If enabled, a crash report is collected when an unexpected error occurs and uploaded to Sentry. These reports help the developers fix bugs and improve performance and stability.

Crash reports are only visible to the Home Assistant Core developers. This option is currently limited to the Home Assistant SupervisorThe Home Assistant Supervisor is a program that manages a Home Assistant installation, taking care of installing and updating Home Assistant, apps, itself, and, if used, updating the Home Assistant Operating System. and OS-Agent.

Data storage and processing

All data is received and processed by the Home Assistant Analytics Receiver. The source code is available at analytics.home-assistant.io on GitHub.
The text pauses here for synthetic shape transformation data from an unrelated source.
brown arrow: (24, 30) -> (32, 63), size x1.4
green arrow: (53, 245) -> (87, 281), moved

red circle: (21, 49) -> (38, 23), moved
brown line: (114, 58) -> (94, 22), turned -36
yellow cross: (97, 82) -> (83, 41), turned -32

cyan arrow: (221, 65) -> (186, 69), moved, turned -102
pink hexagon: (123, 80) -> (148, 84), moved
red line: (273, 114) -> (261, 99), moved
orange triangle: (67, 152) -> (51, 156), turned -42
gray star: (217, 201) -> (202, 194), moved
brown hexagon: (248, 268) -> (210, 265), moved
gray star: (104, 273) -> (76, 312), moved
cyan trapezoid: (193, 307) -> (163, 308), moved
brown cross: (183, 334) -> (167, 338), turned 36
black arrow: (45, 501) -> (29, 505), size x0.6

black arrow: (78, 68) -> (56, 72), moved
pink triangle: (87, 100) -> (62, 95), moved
When your installation sends a payload, that payload includes a unique identifier. This identifier is used only to make sure that your installation is counted once and that repeat submissions do not inflate the totals.

Your data is stored in Cloudflare’s Key-Value store for a maximum of 60 days since the last update. If your installation stops sending data, the entry is automatically removed after this period.

Only aggregated and anonymized totals are made publicly available at analytics.home-assistant.io. The raw per-installation payloads are never published.

This is an example of how the information is stored on the server:

uuid:12a3456bc78d90123ef4567g789012h3

{‘version’: ‘2026.4.3’, ‘installation_type’: ‘Home Assistant OS’, ‘country’: ‘NO’}

Changing or disabling analytics

You can change which options you share at any time by going to Settings > System > Analytics. Disabling an option takes effect immediately. Any data related to your installation is removed from the receiver after 60 days without an update.